Task inputs →
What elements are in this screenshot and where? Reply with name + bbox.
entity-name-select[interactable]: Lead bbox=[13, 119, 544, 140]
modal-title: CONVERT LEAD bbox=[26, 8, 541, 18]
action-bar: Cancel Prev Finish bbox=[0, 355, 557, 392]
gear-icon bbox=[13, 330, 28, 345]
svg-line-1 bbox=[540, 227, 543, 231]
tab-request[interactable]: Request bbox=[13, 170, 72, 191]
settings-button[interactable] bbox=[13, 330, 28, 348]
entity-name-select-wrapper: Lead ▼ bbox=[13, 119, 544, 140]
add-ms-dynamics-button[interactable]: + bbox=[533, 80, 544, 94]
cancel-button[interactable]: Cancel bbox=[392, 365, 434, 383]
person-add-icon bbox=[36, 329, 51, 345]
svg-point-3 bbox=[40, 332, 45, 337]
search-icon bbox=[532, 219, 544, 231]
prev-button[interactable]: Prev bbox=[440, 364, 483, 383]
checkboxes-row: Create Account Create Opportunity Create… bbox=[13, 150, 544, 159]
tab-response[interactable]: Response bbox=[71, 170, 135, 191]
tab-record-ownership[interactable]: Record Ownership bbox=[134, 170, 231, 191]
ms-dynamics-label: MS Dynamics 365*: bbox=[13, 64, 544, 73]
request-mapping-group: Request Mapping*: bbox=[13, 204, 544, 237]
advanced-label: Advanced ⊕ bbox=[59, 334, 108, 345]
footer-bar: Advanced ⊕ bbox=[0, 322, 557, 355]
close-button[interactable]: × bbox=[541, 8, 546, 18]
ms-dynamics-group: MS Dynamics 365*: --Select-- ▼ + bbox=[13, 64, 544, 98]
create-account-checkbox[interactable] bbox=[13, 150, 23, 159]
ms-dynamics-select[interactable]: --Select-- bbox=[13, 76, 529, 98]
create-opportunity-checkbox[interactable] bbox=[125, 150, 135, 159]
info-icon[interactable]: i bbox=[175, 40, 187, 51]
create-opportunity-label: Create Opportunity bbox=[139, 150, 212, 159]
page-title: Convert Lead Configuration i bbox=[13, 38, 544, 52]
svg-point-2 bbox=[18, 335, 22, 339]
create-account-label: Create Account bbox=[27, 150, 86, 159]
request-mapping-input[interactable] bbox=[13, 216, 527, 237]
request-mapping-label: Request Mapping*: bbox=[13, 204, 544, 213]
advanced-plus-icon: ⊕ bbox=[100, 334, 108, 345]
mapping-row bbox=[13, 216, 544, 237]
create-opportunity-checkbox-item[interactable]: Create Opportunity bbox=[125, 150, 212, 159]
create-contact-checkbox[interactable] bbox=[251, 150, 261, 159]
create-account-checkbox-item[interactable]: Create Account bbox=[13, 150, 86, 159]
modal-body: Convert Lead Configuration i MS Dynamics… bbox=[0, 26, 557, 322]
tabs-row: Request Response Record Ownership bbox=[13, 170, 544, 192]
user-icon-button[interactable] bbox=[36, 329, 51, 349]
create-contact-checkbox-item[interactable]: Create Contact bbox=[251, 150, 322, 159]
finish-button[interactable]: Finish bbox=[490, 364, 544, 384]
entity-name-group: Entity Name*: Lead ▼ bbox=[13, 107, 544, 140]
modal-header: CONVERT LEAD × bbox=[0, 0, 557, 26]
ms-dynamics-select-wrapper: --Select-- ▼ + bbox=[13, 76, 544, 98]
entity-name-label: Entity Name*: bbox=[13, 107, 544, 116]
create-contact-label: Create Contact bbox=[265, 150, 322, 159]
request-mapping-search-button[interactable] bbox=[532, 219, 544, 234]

Exercise →
Keeping every line exactly as it is, retype the entries shown above.

Solution to this task →
What elements are in this screenshot and where? Reply with name + bbox.
entity-name-select[interactable]: Lead bbox=[13, 119, 544, 140]
modal-title: CONVERT LEAD bbox=[26, 8, 541, 18]
action-bar: Cancel Prev Finish bbox=[0, 355, 557, 392]
gear-icon bbox=[13, 330, 28, 345]
svg-line-1 bbox=[540, 227, 543, 231]
tab-request[interactable]: Request bbox=[13, 170, 72, 191]
settings-button[interactable] bbox=[13, 330, 28, 348]
entity-name-select-wrapper: Lead ▼ bbox=[13, 119, 544, 140]
add-ms-dynamics-button[interactable]: + bbox=[533, 80, 544, 94]
cancel-button[interactable]: Cancel bbox=[392, 365, 434, 383]
person-add-icon bbox=[36, 329, 51, 345]
svg-point-3 bbox=[40, 332, 45, 337]
search-icon bbox=[532, 219, 544, 231]
prev-button[interactable]: Prev bbox=[440, 364, 483, 383]
checkboxes-row: Create Account Create Opportunity Create… bbox=[13, 150, 544, 159]
tab-response[interactable]: Response bbox=[71, 170, 135, 191]
tab-record-ownership[interactable]: Record Ownership bbox=[134, 170, 231, 191]
ms-dynamics-label: MS Dynamics 365*: bbox=[13, 64, 544, 73]
request-mapping-group: Request Mapping*: bbox=[13, 204, 544, 237]
advanced-label: Advanced ⊕ bbox=[59, 334, 108, 345]
footer-bar: Advanced ⊕ bbox=[0, 322, 557, 355]
close-button[interactable]: × bbox=[541, 8, 546, 18]
ms-dynamics-group: MS Dynamics 365*: --Select-- ▼ + bbox=[13, 64, 544, 98]
create-account-checkbox[interactable] bbox=[13, 150, 23, 159]
ms-dynamics-select[interactable]: --Select-- bbox=[13, 76, 529, 98]
create-opportunity-checkbox[interactable] bbox=[125, 150, 135, 159]
info-icon[interactable]: i bbox=[175, 40, 187, 51]
create-opportunity-label: Create Opportunity bbox=[139, 150, 212, 159]
page-title: Convert Lead Configuration i bbox=[13, 38, 544, 52]
svg-point-2 bbox=[18, 335, 22, 339]
create-account-label: Create Account bbox=[27, 150, 86, 159]
request-mapping-input[interactable] bbox=[13, 216, 527, 237]
request-mapping-label: Request Mapping*: bbox=[13, 204, 544, 213]
advanced-plus-icon: ⊕ bbox=[100, 334, 108, 345]
mapping-row bbox=[13, 216, 544, 237]
create-opportunity-checkbox-item[interactable]: Create Opportunity bbox=[125, 150, 212, 159]
create-contact-checkbox[interactable] bbox=[251, 150, 261, 159]
create-account-checkbox-item[interactable]: Create Account bbox=[13, 150, 86, 159]
modal-body: Convert Lead Configuration i MS Dynamics… bbox=[0, 26, 557, 322]
tabs-row: Request Response Record Ownership bbox=[13, 170, 544, 192]
user-icon-button[interactable] bbox=[36, 329, 51, 349]
create-contact-checkbox-item[interactable]: Create Contact bbox=[251, 150, 322, 159]
finish-button[interactable]: Finish bbox=[490, 364, 544, 384]
entity-name-group: Entity Name*: Lead ▼ bbox=[13, 107, 544, 140]
modal-header: CONVERT LEAD × bbox=[0, 0, 557, 26]
ms-dynamics-select-wrapper: --Select-- ▼ + bbox=[13, 76, 544, 98]
entity-name-label: Entity Name*: bbox=[13, 107, 544, 116]
create-contact-label: Create Contact bbox=[265, 150, 322, 159]
request-mapping-search-button[interactable] bbox=[532, 219, 544, 234]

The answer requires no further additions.